“Hard work and dedication pays off and can take you to great places.” (Liam Scott)
“I felt a great deal of achievement. This has topped my career in the trade so far.” (Stuart Campbell)
“An amazing feeling. I felt like I was being rewarded, and what a reward it was.“ (David Hurst)
These words describe how the three assistant superintendents, who won Toro’s “Assistant Superintendent St Andrews Internship” competition, felt upon hearing they had been selected.
Liam Scott of Keysborough Golf Club, Stuart Campbell of Maroochy River Golf Club and David Hurst of Cromer Golf Club have recently returned to Australia after completing their once in a lifetime experience.
The three travelled to St Andrews Links at the start of July and worked at the Junior and Senior Open. They also visited the Open Championship at Carnoustie Golf Links, got a chance to shadow the course managers, and spent time with the learning and development officer.
They were part of the grounds crew for the Junior Open held at the Eden Course. This event is aimed at junior players (ages 16 and under) and held over 54 holes. In the week leading up to the event, the course was the driest it had been in many years due to above average summer temperatures. This led to reduced cutting regimes and allowed the crew to focus on the finer details of course presentation.
The Senior British Open was held on The Old Course for the first time in the Championship’s history. “Our time on the Old Course was spent during the preparation for the lead up to the tournament, with tasks including hand mowing greens, changing holes for the practice rounds, and levelling bunkers and some last-minute touch-ups. The Old Course is always in a condition that is so close to perfect that it only takes the smallest of tweaks to have it prepared for any major championship,” said Campbell.
The rest of the interns’ time was spread out over the other courses that make up the Links: The Castle Course, Jubilee Course, New Course, Strathyrum Course and Balgove Course.
The three assistants agree that working at St Andrews was amazing. The courses are well staffed with personnel being able to give certain tasks their undivided attention.

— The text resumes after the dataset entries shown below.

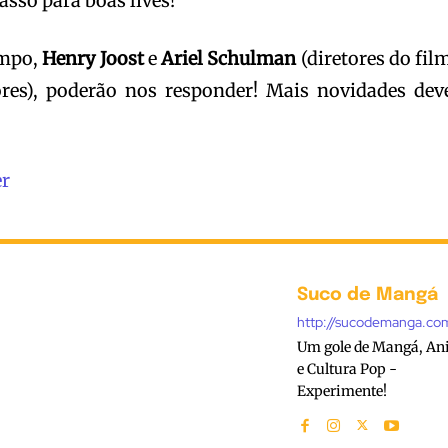
asso para boas lives!
empo,
Henry Joost
e
Ariel Schulman
(diretores do film
res), poderão nos responder! Mais novidades de
er
Suco de Mangá
http://sucodemanga.co
Um gole de Mangá, A
e Cultura Pop -
Experimente!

“The tournament organization is fantastic,” said Hurst: ”The pre-planning that goes into major events is meticulous, covering all jobs and tasks for the day’s play. Changing weather conditions were the only reason for changes to the daily work schedule. Both tournaments ran very smoothly and there was only one disruption due to a fog delay.”
The three consider themselves lucky to have been working with great crew members and in sheds filled with the very latest Toro equipment. Many friendships and professional relationships have been formed, not only with the other interns but also with some of the St Andrews and seasonal staff. As Scott put it: “I loved every moment of my trip, good bunch of blokes at all courses.”
Something that caught the assistant superintendents’ attention immediately upon arrival is that the St Andrews courses are kept very natural looking and dry, which is different to Australian customs.
Campbell admitted that when they first arrived at St Andrews, initial thoughts were to 'put some water on the place' as it was so dry. However, as the time went by they really developed an appreciation for the dry look and the surface it actually produced.
“This is not something that we can replicate in Australia as climate conditions here would mean we have dead turf and cracks in the fairways,” he said. “But I think we sometimes tend to overthink things and have higher inputs into growing grass compared to Scotland. A lot can be said for the KISS method (Keep It Simple Stupid), this is something that I am trying to think more about now when problem solving at work.”
The differences in climate and growing conditions is also one the biggest things Hurst and Scott will take away from their time at St Andrews Links. “I did really enjoy seeing how far they are willing to push the turf in regards to moisture percentages,” said Hurst.
“The climate and conditions of Scotland make turf management different from what we have in Australia. There is (normally) little heat and disease pressure, and stress with the purity of the turf playing surfaces. The links theory of basically cutting and maintaining whatever grows on the site definitely comes into play at St Andrews,” said Scott.
The highlight of the trip for all three assistants was being able to actually work at St Andrews. As Hurst said: “It’s The Home of Golf and you can feel that whilst you are there. The Old Course is so unique and has a history like no other. You know that you are in a very special place when you walk the fairways.”.
Scott completely agrees and said that getting to see and work on the most famous golf property in the world, and seeing, feeling, learning and understanding the history of golf was nothing short of amazing.
All three assistants would like to thank Toro Australia and St Andrews for making this internship possible. Special thanks go to St Andrews staff headed by Gordon Moir, whose organisation, advice and acceptance was invaluable.
“To be actively involved in the Senior and Junior Opens was nothing short of sensational and gave great insight into the expectations and challenges which we will all face in our jobs in the future,” said Campbell.
Hurst: “I can't thank Toro enough. This experience has given me a passion to take back to my club to become a great team leader and above all future superintendent.”
Final words? Scott said: “Definitely recommend to all assistants to put an application in for the next trip!”